ACTION ITEM:
Reproduce exactly the entries from the "Log in (46, 2305)" line to the end. Skip all pictures.

Screenshot grounding data:
------------------------
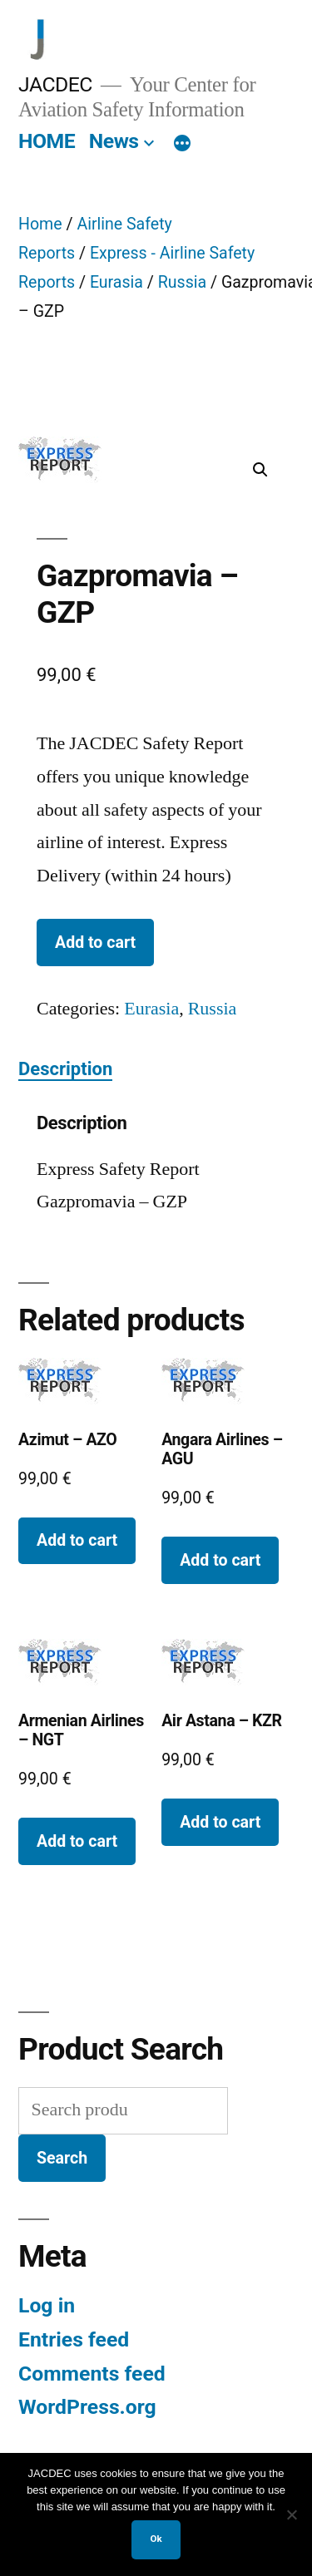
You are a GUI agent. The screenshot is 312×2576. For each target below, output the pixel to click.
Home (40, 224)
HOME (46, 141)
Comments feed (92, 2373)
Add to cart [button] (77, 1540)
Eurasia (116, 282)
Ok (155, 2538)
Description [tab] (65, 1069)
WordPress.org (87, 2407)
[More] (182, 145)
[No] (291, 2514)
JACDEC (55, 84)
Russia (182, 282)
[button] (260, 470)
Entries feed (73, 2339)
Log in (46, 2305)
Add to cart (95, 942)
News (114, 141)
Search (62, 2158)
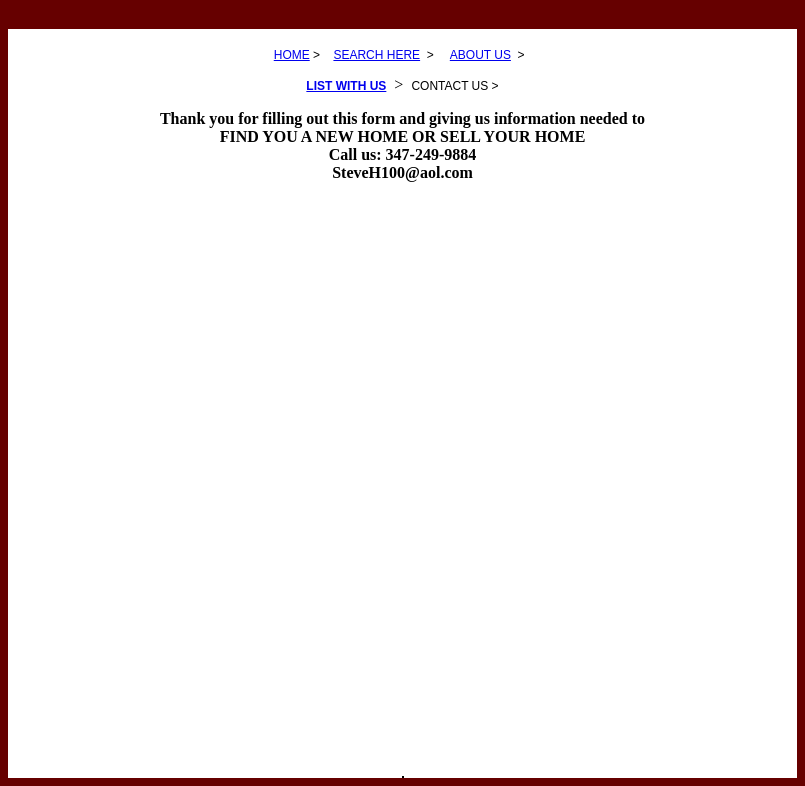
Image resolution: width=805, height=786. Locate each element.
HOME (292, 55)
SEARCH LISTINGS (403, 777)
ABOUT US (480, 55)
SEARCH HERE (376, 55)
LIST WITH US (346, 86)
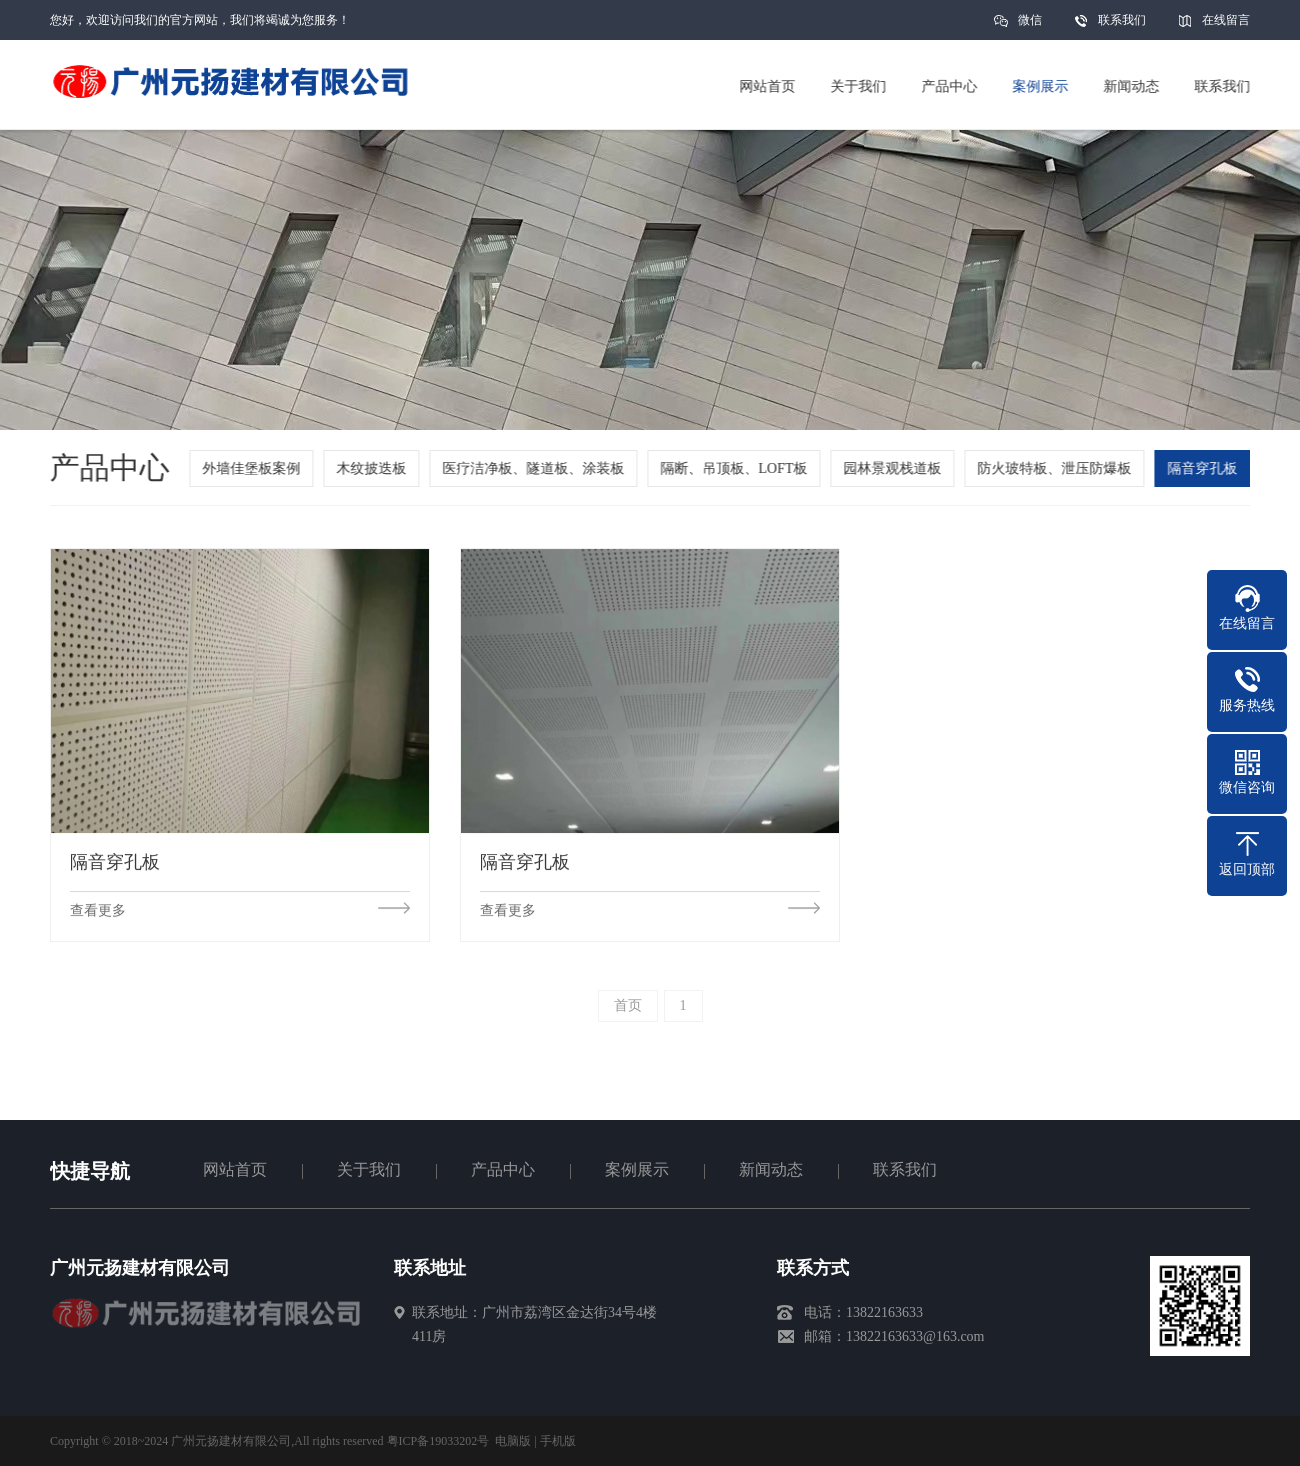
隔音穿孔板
------------------------
TASK RESULT:
Log in (46, 2305)
Add to cart (95, 942)
News (114, 141)
Search (62, 2158)
Image resolution: width=805, height=786. Locate each element.
HOME (292, 55)
SEARCH LISTINGS (403, 777)
ABOUT US (480, 55)
SEARCH HERE (376, 55)
LIST WITH US (346, 86)
隔音穿孔板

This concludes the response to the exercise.